Wednesday, January 12, 2011

Bizimkinden başka bir asalet




Ben çok beğendim filmi. Muhtemelen bir kez daha seyrederim. Beğenmeyeni çok ama beğeneni de fazla. Fark etmez, bayıldım. Paper stressinin başlangıcında, 3500 kelimelik ödevleri yazmamak için her türlü maskaralığı denediğim günlerin başlarında Carlos ile arka arkaya seyrettim. I Am Love. Tilda Swinton hiçbir yerde olmadığı kadar güzel, oğlu ayrı güzel, sevgilisi şu sakallı olan her türlü gideri olur.

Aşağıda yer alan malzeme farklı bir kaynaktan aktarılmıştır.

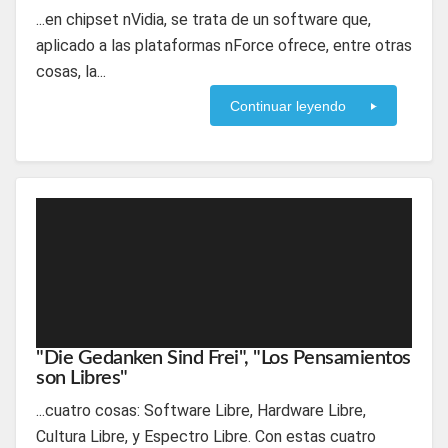
...en chipset nVidia, se trata de un software que,
aplicado a las plataformas nForce ofrece, entre otras
cosas, la...
Continuar leyendo
"Die Gedanken Sind Frei", "Los Pensamientos
son Libres"
...cuatro cosas: Software Libre, Hardware Libre,
Cultura Libre, y Espectro Libre. Con estas cuatro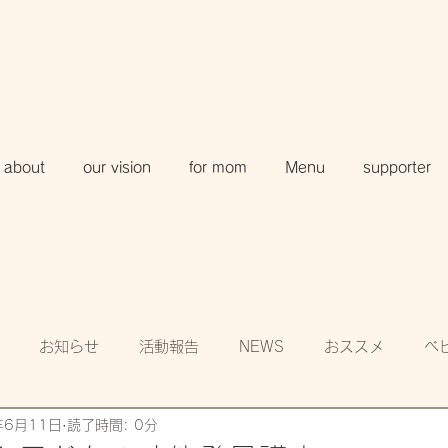
about
our vision
for mom
Menu
supporter
お知らせ
活動報告
NEWS
おススメ
ベ
年6月11日
読了時間: 0分
知
賛助会員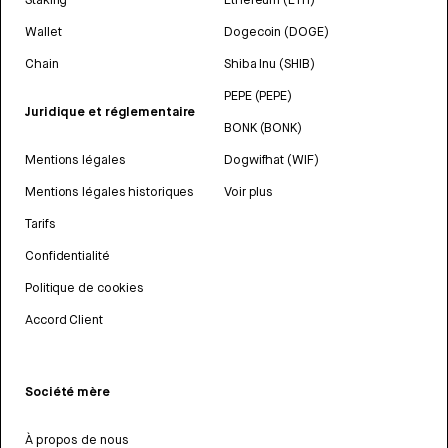
Wallet
Dogecoin (DOGE)
Chain
Shiba Inu (SHIB)
PEPE (PEPE)
Juridique et réglementaire
BONK (BONK)
Mentions légales
Dogwifhat (WIF)
Mentions légales historiques
Voir plus
Tarifs
Confidentialité
Politique de cookies
Accord Client
Société mère
À propos de nous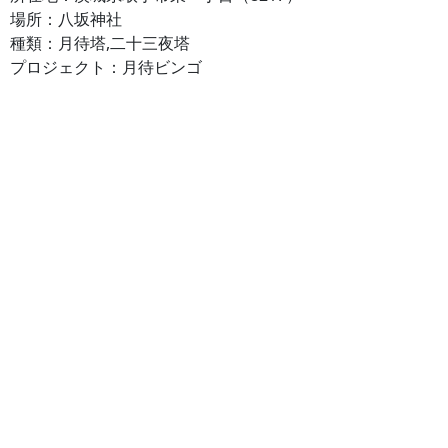
場所：八坂神社
種類：月待塔,二十三夜塔
プロジェクト：月待ビンゴ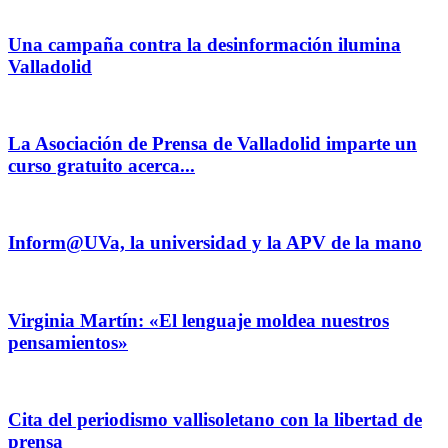
Una campaña contra la desinformación ilumina
Valladolid
La Asociación de Prensa de Valladolid imparte un
curso gratuito acerca...
Inform@UVa, la universidad y la APV de la mano
Virginia Martín: «El lenguaje moldea nuestros
pensamientos»
Cita del periodismo vallisoletano con la libertad de
prensa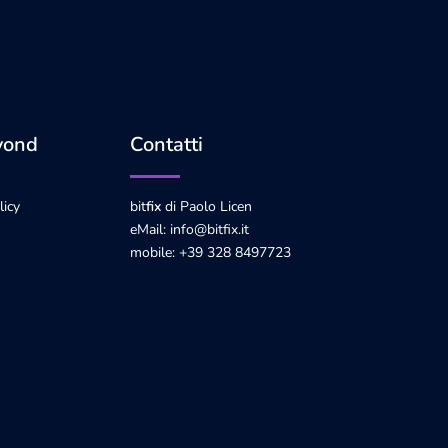
yond
Contatti
licy
bit
fix
di Paolo Licen
eMail: info@bitfix.it
mobile: +39 328 8497723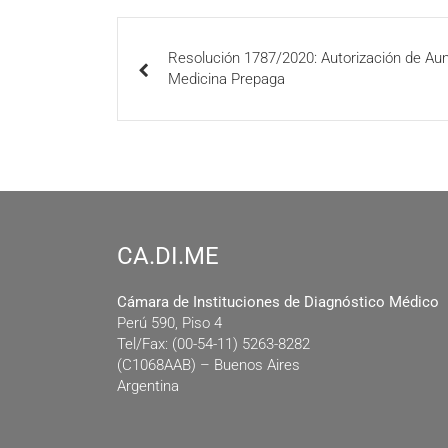
Resolución 1787/2020: Autorización de A
Medicina Prepaga
CA.DI.ME
Cámara de Instituciones de Diagnóstico Médico
Perú 590, Piso 4
Tel/Fax: (00-54-11) 5263-8282
(C1068AAB) – Buenos Aires
Argentina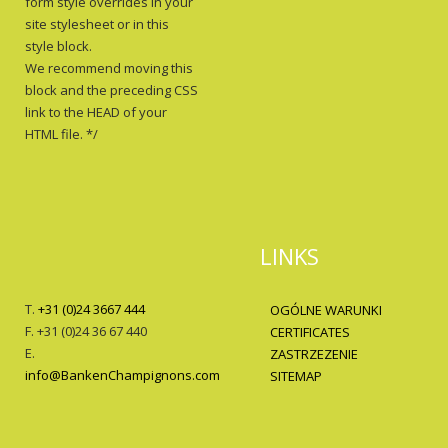
form style overrides in your
site stylesheet or in this
style block.
We recommend moving this
block and the preceding CSS
link to the HEAD of your
HTML file. */
LINKS
T.
+31 (0)24 3667 444
OGÓLNE WARUNKI
F. +31 (0)24 36 67 440
CERTIFICATES
E.
ZASTRZEZENIE
info@BankenChampignons.com
SITEMAP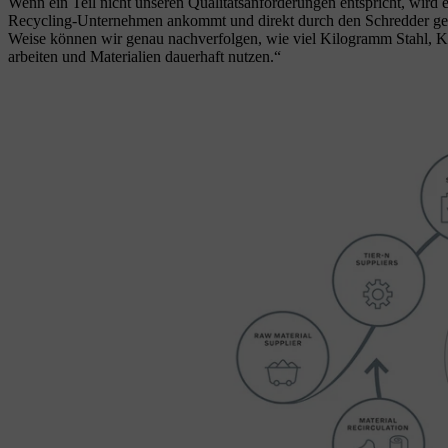
Wenn ein Teil nicht unseren Qualitätsanforderungen entspricht, wird es 
Recycling-Unternehmen ankommt und direkt durch den Schredder geht
Weise können wir genau nachverfolgen, wie viel Kilogramm Stahl, Kup
arbeiten und Materialien dauerhaft nutzen.“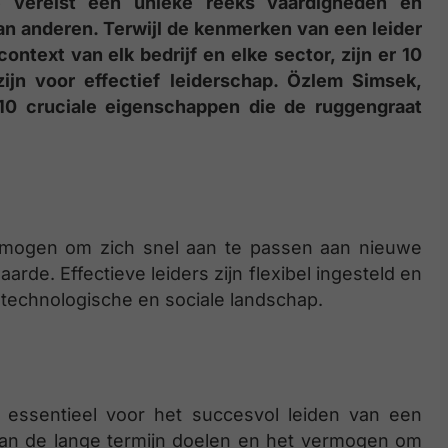
e vereist een unieke reeks vaardigheden en
n anderen. Terwijl de kenmerken van een leider
ontext van elk bedrijf en elke sector, zijn er 10
ijn voor effectief leiderschap. Özlem Simsek,
 10 cruciale eigenschappen die de ruggengraat
ermogen om zich snel aan te passen aan nieuwe
de. Effectieve leiders zijn flexibel ingesteld en
, technologische en sociale landschap.
s essentieel voor het succesvol leiden van een
van de lange termijn doelen en het vermogen om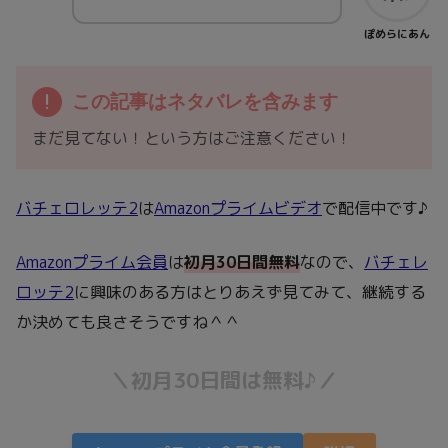
ぽめらにあん
この記事はネタバレを含みます
まだ見てない！という方はご注意ください！
バチェロレッテ2
は
Amazonプライムビデオ
で配信中です♪
Amazonプライム会員
は
初月30日間無料
なので、
バチェレ
ロッテ2
に興味のある方はとりあえず見てみて、継続する
か決めても良さそうですね＾＾
＼初月30日間は無料♪／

Kıyafetleri, Milano'lu kadınların muhteşem tarzınlarını, evin doğal zarafetini, büyük servet de olsa doğuştan gelen asil mütevaziliği kısacası markanın logosunun kurtaramayacağı görgüsüzlüğün olmadığı bir film. Hala ve yine bakıp da görüyoruz ki en zenginlerin en asillerin çantaları da kafalarına taktıkları taçlar da giydikleri babetler de boyunlarına sardıkları kaşmir de etiketli değil; hiçbir şeyin etiketi bağırmıyor hatta böğürmüyor. Filmde de, gerçeğini gördüğümüz Milano, Roma, Paris Londra sokaklarında da... (dikkat los angeles demedim, miami demedim).